NYU Holds 0.4% Share of World's Most-Cited Researchers, Joining Top 70 Global Institutions

Clarivate's five-year analysis places NYU alongside Chicago, Michigan, and Duke with 28 highly cited researchers named in the most recent annual list

Every year since 2001, the analytics company Clarivate has identified researchers whose published work over the prior decade ranks among the most frequently cited by other scientists worldwide - a designation that serves as one proxy for whose work the broader scientific community finds most useful. Approximately 1 in every 1,000 active investigators globally receives the designation in any given year.

A new Clarivate analysis extends this annual snapshot into a five-year view, identifying the 70 institutions that consistently hosted a significant share of these highly cited researchers between 2021 and 2025. New York University is among them.

What the Numbers Represent

The Clarivate analysis looked for institutions that averaged a 0.3% share or more of the global highly cited researcher population across the five-year period. NYU landed at 0.4%, placing it in a group that includes the University of Chicago, the University of Michigan, and Duke University at the same share level.

Collectively, these 70 institutions account for just 3.3% of all institutions represented in Clarivate's highly cited researcher database, but they claim 43.3% of all highly cited researcher designations. The concentration reflects a pattern well-established in the sociology of science: research impact measured by citation tends to cluster around a relatively small number of universities and research centers where funding, talent, and infrastructure reinforce one another.

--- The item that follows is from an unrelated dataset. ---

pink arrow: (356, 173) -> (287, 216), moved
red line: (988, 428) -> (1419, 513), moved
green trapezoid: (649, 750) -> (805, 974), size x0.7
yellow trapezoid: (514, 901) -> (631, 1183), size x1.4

In the most recent annual list, 28 NYU researchers received the highly cited designation - up from 25 in 2024. Their fields spanned biology, engineering, mathematics, medicine, neural science, political science, and public health, reflecting a breadth of output across the natural and social sciences.

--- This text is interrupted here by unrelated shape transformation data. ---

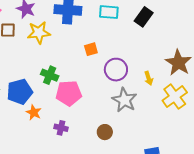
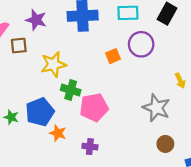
yellow star: (39, 33) -> (53, 64), moved
purple circle: (116, 70) -> (141, 44), moved
brown circle: (105, 132) -> (165, 144), moved

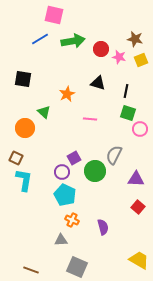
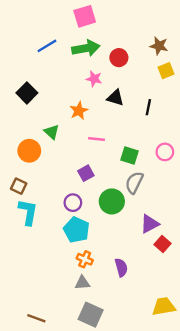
pink square: (54, 15) -> (85, 16), moved, turned -30
pink star: (119, 57) -> (94, 79), moved
black square: (23, 79) -> (27, 93), turned 36
green square: (128, 113) -> (130, 155), moved
pink line: (90, 119) -> (96, 139), moved
purple square: (74, 158) -> (86, 173), moved
purple triangle: (136, 179) -> (150, 224), moved, turned -30
gray triangle: (61, 240) -> (82, 283), moved
yellow trapezoid: (139, 260) -> (164, 306), turned -40

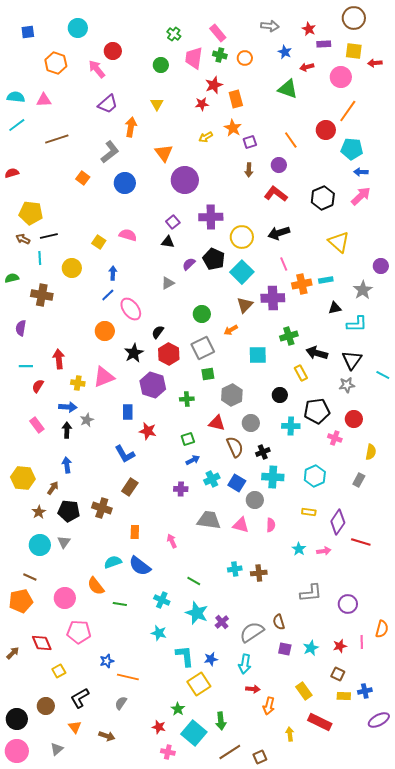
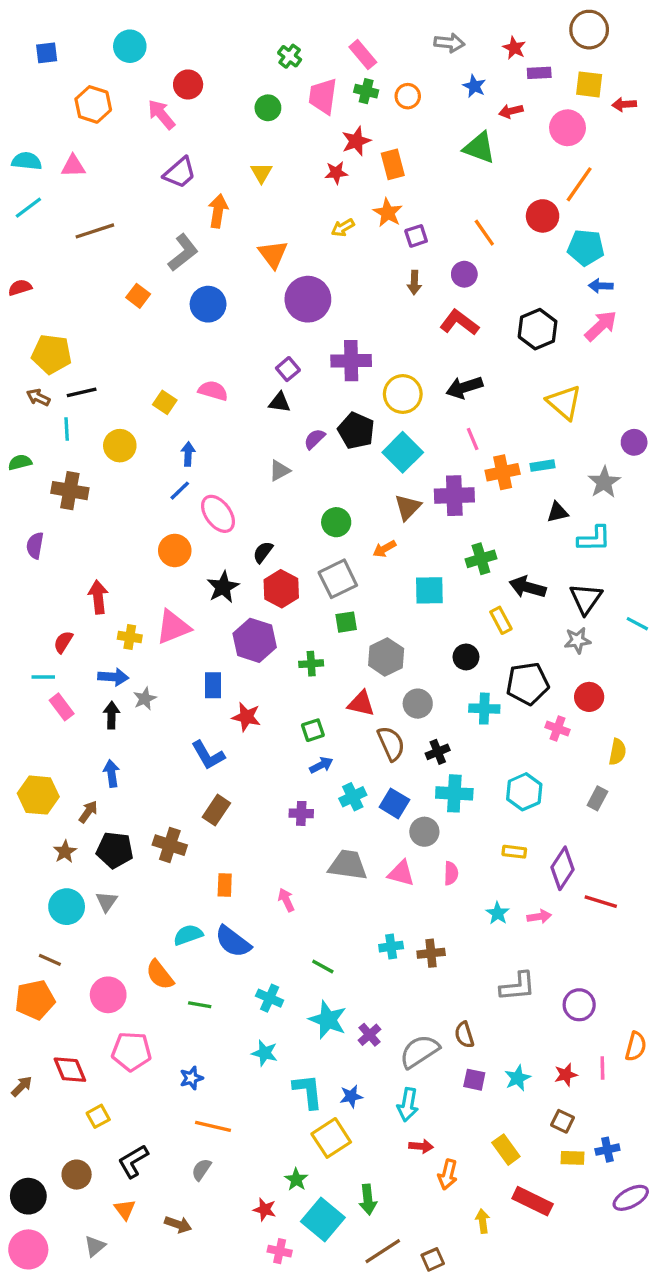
cyan line: (26, 366) -> (43, 677), moved
blue star: (107, 661) -> (191, 1078), moved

Investments Behind the Ranking

NYU has made several high-profile research infrastructure investments in the past year that the university positions as part of a deliberate effort to strengthen its science and technology output. A new supercomputer, described as the most powerful in New York State, came online to expand computational capacity for data-intensive research. The Courant Institute was reorganized as a School of Mathematics, Computing, and Data Science. A Quantum Institute was established to pursue quantum information science applications. The Institute for Engineering Health was launched to integrate engineering with medicine and biological sciences. The Center for Robotics and Embodied Intelligence was created to develop autonomous systems capable of operating in complex real-world environments.

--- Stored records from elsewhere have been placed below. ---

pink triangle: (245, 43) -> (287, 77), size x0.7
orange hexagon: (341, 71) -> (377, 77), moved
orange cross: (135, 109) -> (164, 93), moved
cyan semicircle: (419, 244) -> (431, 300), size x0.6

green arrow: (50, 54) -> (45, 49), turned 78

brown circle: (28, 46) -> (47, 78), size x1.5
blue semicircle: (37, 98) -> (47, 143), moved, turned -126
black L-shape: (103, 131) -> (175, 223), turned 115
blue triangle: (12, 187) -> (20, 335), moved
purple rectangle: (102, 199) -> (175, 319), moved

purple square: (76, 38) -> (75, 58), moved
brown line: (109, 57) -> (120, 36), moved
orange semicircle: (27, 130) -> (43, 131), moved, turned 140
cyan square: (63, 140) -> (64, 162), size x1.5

These investments reflect a broader pattern in research university strategy: as scientific problems increasingly require computational power, interdisciplinary collaboration, and specialized instrumentation, universities compete for talent in part by building the infrastructure that makes ambitious research feasible.

The Limits of Citation Metrics

Citation-based rankings capture something genuine about research influence - work that many other scientists cite is, by definition, work that other scientists find worth engaging with. But citation counts also reflect disciplinary conventions that vary widely. Some fields cite densely; others cite sparingly. Research in areas with large active investigator communities accumulates citations faster than equally important work in smaller fields. Reviews and methods papers often accumulate high citation counts relative to original discovery papers. The highly cited researcher designation attempts to account for some of these factors by normalizing within fields, but no metric fully captures the quality or importance of scientific contributions.

The Clarivate analysis identifies where research impact is concentrated, but concentration is itself not a straightforward virtue - some of the most consequential scientific insights have come from researchers working outside the most-cited institutions. The ranking provides one useful data point about institutional research performance rather than a comprehensive assessment of scientific value.